• REQUIRED ACTION:
Transcribe the following entries word for word. End with the line where "This screenshot has width=522, height=2576." appears.

• DATA UNDER STUDY:
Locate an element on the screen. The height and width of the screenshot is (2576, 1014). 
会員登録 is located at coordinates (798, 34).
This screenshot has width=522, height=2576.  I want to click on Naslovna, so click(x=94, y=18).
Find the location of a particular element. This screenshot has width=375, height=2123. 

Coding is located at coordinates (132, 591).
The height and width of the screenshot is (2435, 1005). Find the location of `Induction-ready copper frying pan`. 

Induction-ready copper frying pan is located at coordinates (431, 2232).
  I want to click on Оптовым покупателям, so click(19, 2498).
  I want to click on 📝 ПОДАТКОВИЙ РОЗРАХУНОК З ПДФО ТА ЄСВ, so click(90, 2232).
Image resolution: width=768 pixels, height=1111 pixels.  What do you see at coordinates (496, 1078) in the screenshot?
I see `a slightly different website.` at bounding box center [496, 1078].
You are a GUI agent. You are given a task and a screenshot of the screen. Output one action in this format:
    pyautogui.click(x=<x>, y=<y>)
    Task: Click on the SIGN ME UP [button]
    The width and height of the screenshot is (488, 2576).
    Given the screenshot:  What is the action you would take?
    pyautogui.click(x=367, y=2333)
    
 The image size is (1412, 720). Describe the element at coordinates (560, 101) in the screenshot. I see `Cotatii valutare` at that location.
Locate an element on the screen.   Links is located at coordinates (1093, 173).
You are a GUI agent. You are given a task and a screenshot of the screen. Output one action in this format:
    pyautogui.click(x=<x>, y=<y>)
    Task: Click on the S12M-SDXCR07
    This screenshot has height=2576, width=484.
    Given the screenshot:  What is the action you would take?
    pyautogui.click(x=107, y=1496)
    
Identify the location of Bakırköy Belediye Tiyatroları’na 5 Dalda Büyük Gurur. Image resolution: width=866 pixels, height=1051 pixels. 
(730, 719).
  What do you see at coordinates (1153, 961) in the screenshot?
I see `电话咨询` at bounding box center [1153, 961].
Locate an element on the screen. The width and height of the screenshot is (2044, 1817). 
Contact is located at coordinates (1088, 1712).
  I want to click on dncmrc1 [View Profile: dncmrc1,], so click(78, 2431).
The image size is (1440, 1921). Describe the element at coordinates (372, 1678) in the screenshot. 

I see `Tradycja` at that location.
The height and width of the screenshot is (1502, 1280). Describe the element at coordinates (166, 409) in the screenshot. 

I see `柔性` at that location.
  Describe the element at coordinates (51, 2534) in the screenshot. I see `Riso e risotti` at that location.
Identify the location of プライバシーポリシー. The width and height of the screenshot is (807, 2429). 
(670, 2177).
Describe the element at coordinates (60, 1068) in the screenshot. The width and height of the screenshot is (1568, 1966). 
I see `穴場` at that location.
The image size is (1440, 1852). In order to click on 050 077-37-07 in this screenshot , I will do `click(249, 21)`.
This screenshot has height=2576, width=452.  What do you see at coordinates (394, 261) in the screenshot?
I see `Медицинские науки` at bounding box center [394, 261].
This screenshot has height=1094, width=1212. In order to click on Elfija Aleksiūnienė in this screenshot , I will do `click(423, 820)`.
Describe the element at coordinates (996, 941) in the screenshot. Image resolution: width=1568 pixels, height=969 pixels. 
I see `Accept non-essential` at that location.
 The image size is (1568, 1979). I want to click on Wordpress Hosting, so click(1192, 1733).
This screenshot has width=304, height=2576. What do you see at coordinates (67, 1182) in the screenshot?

• RESPONSE:
Locate an element on the screen. The height and width of the screenshot is (2576, 1014). 
会員登録 is located at coordinates (798, 34).
This screenshot has width=522, height=2576.  I want to click on Naslovna, so click(x=94, y=18).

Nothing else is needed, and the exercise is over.